Although appellants detail mistakes connected with the continued use of the property as a ballfield, thus arguably tying their injuries to its operation and maintenance, there is no evidence of any hazard independent of the 1991 design. At most, rather than creating problems, these failings merely delayed corrective steps, none of which evidently proved adequate to change the risk first created in 1991. The improvements made to the fencing in 1994 and 1996, although ineffective, were merely attempts to alleviate the problem of errant fly balls, and it is not contended that they enlarged the risk for appellants.
Alternately, appellants claim that the Minn. Stat. § 541.051, subd. 1(a) does not apply because the additions made to the fences in 1994 and 1996 are not improvements to real property. But the changes to the fencing are not the basis of appellants' claims.
3. Discretionary Immunity
Whether a governmental entity is protected by statutory immunity is a legal question subject to de novo review. Johnson v. State, 553 N.W.2d 40, 45 (Minn. App. 1996).
Although the trial court correctly dismissed appellants' claims based on the grounds discussed above, we note that the city was also entitled to discretionary immunity. Municipalities are immune from liability for, "[a]ny claim based upon the performance or the failure to exercise or perform a discretionary function or duty, whether or not the discretion is abused." Minn. Stat. § 466.03, subd. 6 (1998). This immunity exists only where the government entity produces evidence that the conduct was of a policy-making nature involving social, political, or economical considerations. Nusbaum v. County of Blue Earth, 422 N.W.2d 713, 722 (Minn. 1988). In contrast, operational or day-to-day decisions involving the application of scientific or technical skills are not protected by statutory immunity. Id. The distinction between policy-making activities and operational activities may involve "gray areas, [but] the underlying consideration is `whether the conduct involves the balancing of public policy considerations in the formulation of policy." Pletan v. Gaines, 494 N.W.2d 38, 43-44 (Minn. 1992) (citation omitted).

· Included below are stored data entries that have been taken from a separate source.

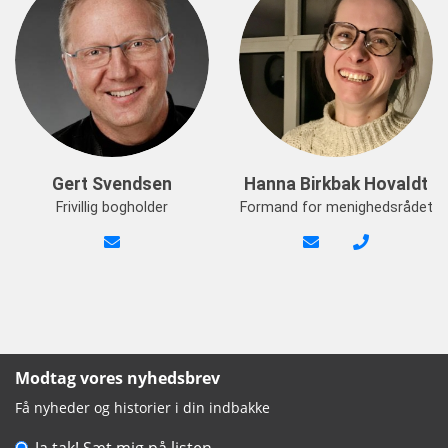
Gert Svendsen
Hanna Birkbak Hovaldt
Frivillig bogholder
Formand for menighedsrådet
Modtag vores nyhedsbrev
Få nyheder og historier i din indbakke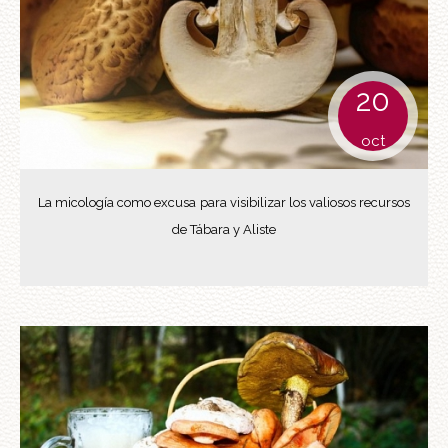
20
oct
La micología como excusa para visibilizar los valiosos recursos
de Tábara y Aliste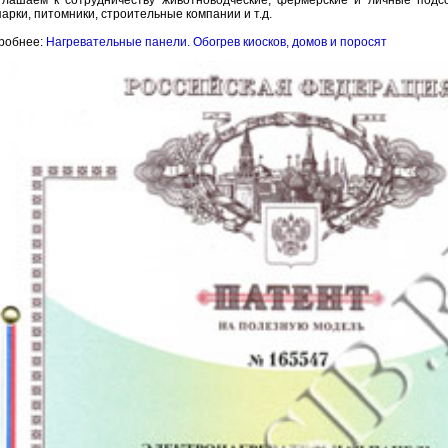
глашаем к сотрудничеству животноводческие, фермерские и личные подс
арки, питомники, строительные компании и т.д.
робнее:
Нагревательные панели. Обогрев киосков, домов и поросят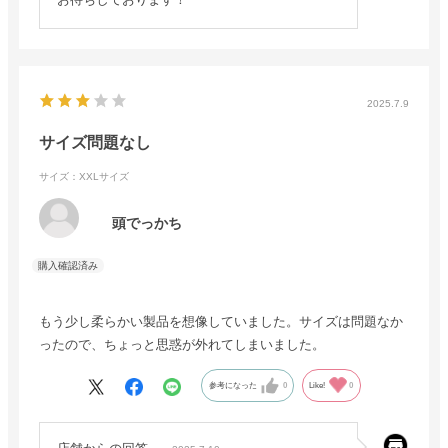
2025.7.9
サイズ問題なし
サイズ：XXLサイズ
頭でっかち
もう少し柔らかい製品を想像していました。サイズは問題なか
ったので、ちょっと思惑が外れてしまいました。
参考になった
0
Like!
0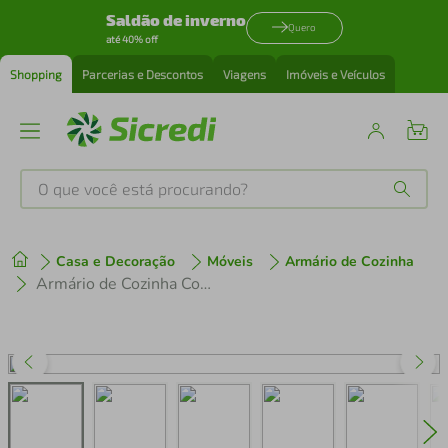
Saldão de inverno
Quero
até 40% off
Shopping
Parcerias e Descontos
Viagens
Imóveis e Veículos
O que você está procurando?
Produtos mais buscados
Casa e Decoração
Móveis
Armário de Cozinha
tenis
1
º
Armário de Cozinha Compacta Multimóveis Xangai FG3414 com 2 Leds e Balcão Branca/Lacca Fumê
cafeteira
2
º
perfume
3
º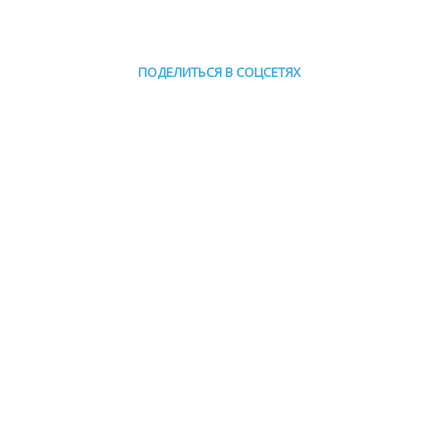
ПОДЕЛИТЬСЯ В СОЦСЕТЯХ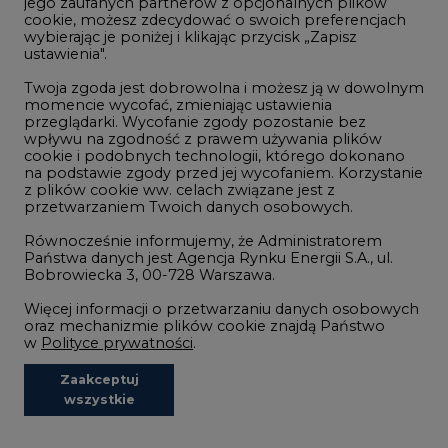
jego zaufanych partnerów z opcjonalnych plików
cookie, możesz zdecydować o swoich preferencjach
wybierając je poniżej i klikając przycisk „Zapisz
ustawienia".
Twoja zgoda jest dobrowolna i możesz ją w dowolnym
momencie wycofać, zmieniając ustawienia
NOTOWANIA EEX EUA
przeglądarki. Wycofanie zgody pozostanie bez
wpływu na zgodność z prawem używania plików
FUTURES
cookie i podobnych technologii, którego dokonano
na podstawie zgody przed jej wycofaniem. Korzystanie
z plików cookie ww. celach związane jest z
przetwarzaniem Twoich danych osobowych.
Kontrakt
Kurs rozliczeniowy
Wolumen obrotu
Równocześnie informujemy, że Administratorem
Państwa danych jest Agencja Rynku Energii S.A., ul.
Bobrowiecka 3, 00-728 Warszawa.
Nov/23
81,17
-
Więcej informacji o przetwarzaniu danych osobowych
Nov/23
81,45
-
oraz mechanizmie plików cookie znajdą Państwo
w
Polityce prywatności
.
Dec/23
81,67
324000
Zaakceptuj
Mar/24
82,72
-
wszystkie
Jun/24
83,75
-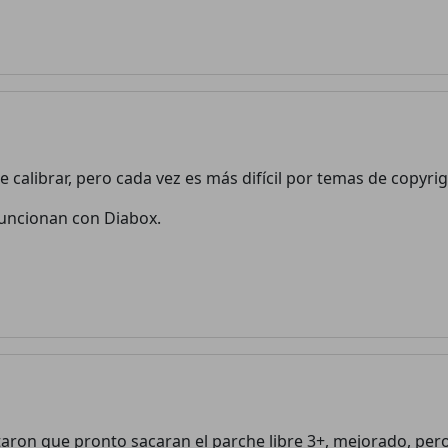
alibrar, pero cada vez es más difícil por temas de copyrig
funcionan con Diabox.
¡Bienvenido! Antes de continuar...
on que pronto sacaran el parche libre 3+, mejorado, pero 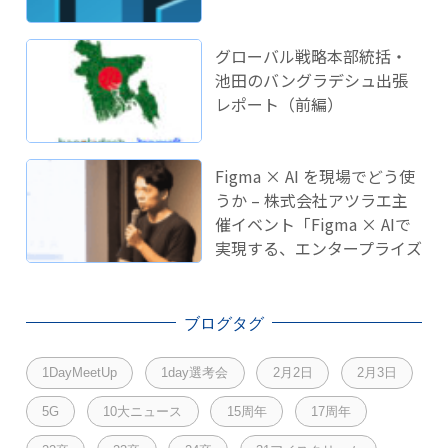
グローバル戦略本部統括・
池田のバングラデシュ出張
レポート（前編）
Figma × AI を現場でどう使
うか – 株式会社アツラエ主
催イベント「Figma × AIで
実現する、エンタープライズ
開発のこれから」に登壇し
ました！
ブログタグ
1DayMeetUp
1day選考会
2月2日
2月3日
5G
10大ニュース
15周年
17周年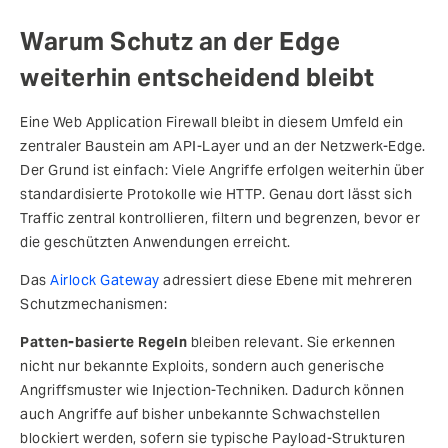
Warum Schutz an der Edge
weiterhin entscheidend bleibt
Eine Web Application Firewall bleibt in diesem Umfeld ein
zentraler Baustein am API-Layer und an der Netzwerk-Edge.
Der Grund ist einfach: Viele Angriffe erfolgen weiterhin über
standardisierte Protokolle wie HTTP. Genau dort lässt sich
Traffic zentral kontrollieren, filtern und begrenzen, bevor er
die geschützten Anwendungen erreicht.
Das
Airlock Gateway
adressiert diese Ebene mit mehreren
Schutzmechanismen:
Patten-basierte Regeln
bleiben relevant. Sie erkennen
nicht nur bekannte Exploits, sondern auch generische
Angriffsmuster wie Injection-Techniken. Dadurch können
auch Angriffe auf bisher unbekannte Schwachstellen
blockiert werden, sofern sie typische Payload-Strukturen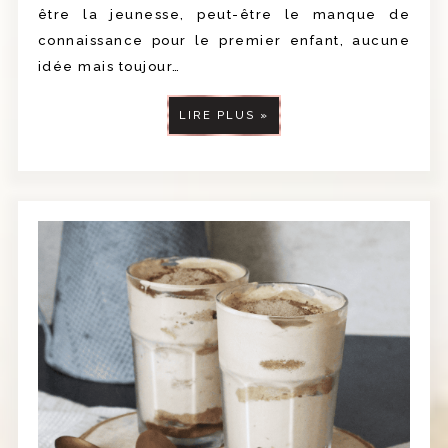
être la jeunesse, peut-être le manque de
connaissance pour le premier enfant, aucune
idée mais toujour…
LIRE PLUS »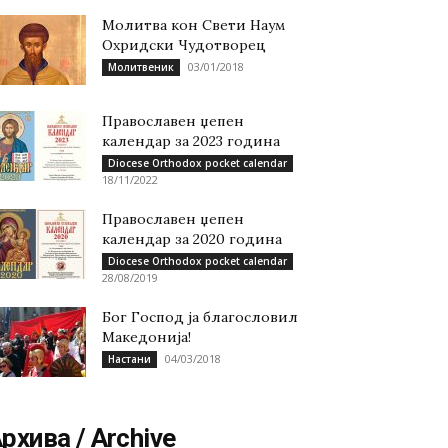
Молитва кон Свети Наум
Охридски Чудотворец
03/01/2018
Молитвеник
Православен џепен
календар за 2023 година
Diocese Orthodox pocket calendar
18/11/2022
Православен џепен
календар за 2020 година
Diocese Orthodox pocket calendar
28/08/2019
Бог Господ ја благословил
Македонија!
04/03/2018
Настани
рхива / Archive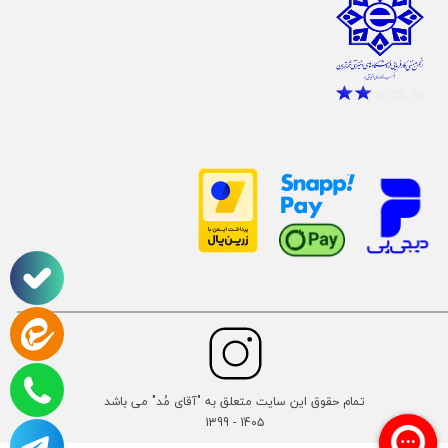
تمام حقوق این سایت متعلق به "آقای مُد" می باشد
14۰۵ - 1399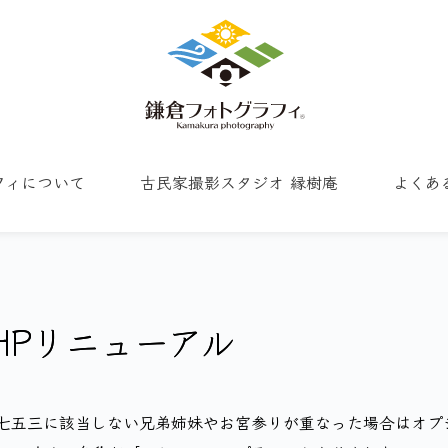
フィについて
古民家撮影スタジオ 縁樹庵
よくあ
HPリニューアル
七五三に該当しない兄弟姉妹やお宮参りが重なった場合はオプ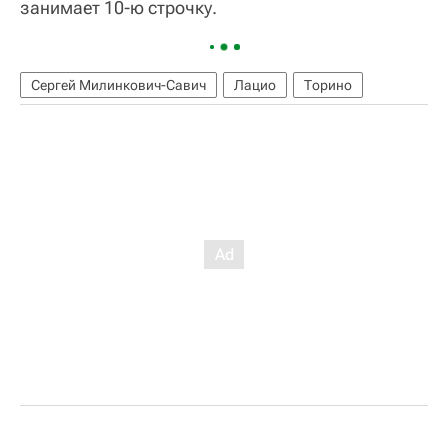
занимает 10-ю строчку.
Сергей Милинкович-Савич
Лацио
Торино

The trial court held that the city was not entitled to discretionary immunity because its conduct in relocating the ballfield "did not involve policy-making but did involve professional judgments or operational decisions." But the evidence demonstrates that the city took into consideration social, political, and economic concerns when making the decision on location of the ballfield. Municipal decision-makers (the park commission and the city council) specifically considered foul balls entering private property. They also discussed field-alignment options, alternate measures to avoid hazards, the need for additional ballfields, park access, and the competing needs of various constituents, including nearby residents. These discussions necessarily involved policy considerations on the best use of land and the feasible means to control risks.
After errant foul balls became an issue, ongoing decisions regarding continued use of the field, with remedial steps, also involved the balancing of competing concerns and the feasibility of corrective steps in the face of limited resources. Thus, these decisions are of the type insulated by discretionary immunity. See Nusbaum, 422 N.W.2d 718 ("the judicial branch of government should not, through the medium of tort actions, second-guess certain policy making activities that are legislative or executive in nature").
 Minn. Stat. § 541.051, subd. 1(c) (1996) provides that the two year statute of limitations does not apply to claims arising from these activities.